The President cannot legally shut down a government agency, but his Administration could make it essentially impossible for the D.O.E. to function.

By Jessica Winter

Earlier this month, the Trump Administration announced that it was laying off thirteen hundred employees of the U.S. Department of Education, in addition to the hundreds of workers who had already either lost their jobs or accepted buyout offers. Three areas of the D.O.E. in particular were disproportionately affected by the cuts: student aid, civil-rights complaints, and education research. Then, on Thursday, this slow-motion vivisection of a federal agency culminated in a symbolic death blow, when President Trump signed an executive order declaring the imminent closure of the D.O.E. Trump cannot legally shut down a government agency without an act of Congress, but, as seen in the recent decimation of the U.S. Agency for International Development, which had eighty-three per cent of its contracts and programs cancelled in February, his Administration could make it essentially impossible for the D.O.E. to function, at least for a time.

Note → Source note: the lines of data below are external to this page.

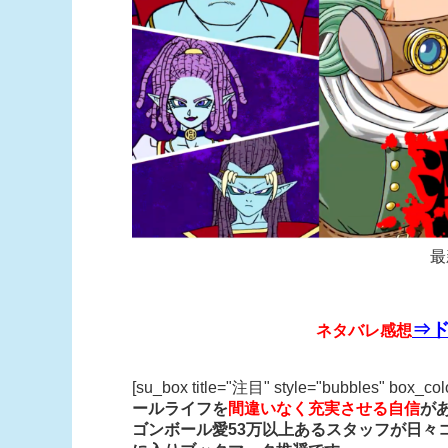
最
⇒ド
ネタバレ感想
[su_box title="注目" style="bubbles" box_co
ールライフを
間違いなく充実させる自信
が
ゴンボール愛53万以上あるスタッフが日々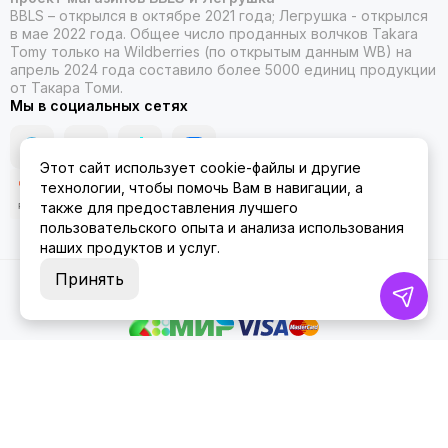
BBLS – открылся в октябре 2021 года; Легрушка - открылся
в мае 2022 года. Общее число проданных волчков Takara
Tomy только на Wildberries (по открытым данным WB) на
апрель 2024 года составило более 5000 единиц продукции
от Такара Томи.
Мы в социальных сетях
Этот сайт использует cookie-файлы и другие
технологии, чтобы помочь Вам в навигации, а
также для предоставления лучшего
пользовательского опыта и анализа использования
наших продуктов и услуг.
Принять
2026 © ББЛСЛегрушка.
Карта сайта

In a speech ahead of the signing, Trump lamented the D.O.E.’s “breathtaking failures”—above all, the nation’s dismal reading and math scores. He nodded to the latest results, published in January, of the National Assessment of Educational Progress (naep), known as the “nation’s report card.” It found that forty per cent of fourth graders and one-third of eighth graders lack basic reading skills for their age level; in math, a quarter of fourth graders and thirty-nine per cent of eighth graders haven’t acquired basic skills. Given this bleak picture, Republican governors are eager, Trump said, “to take their children back and really teach their children individually.”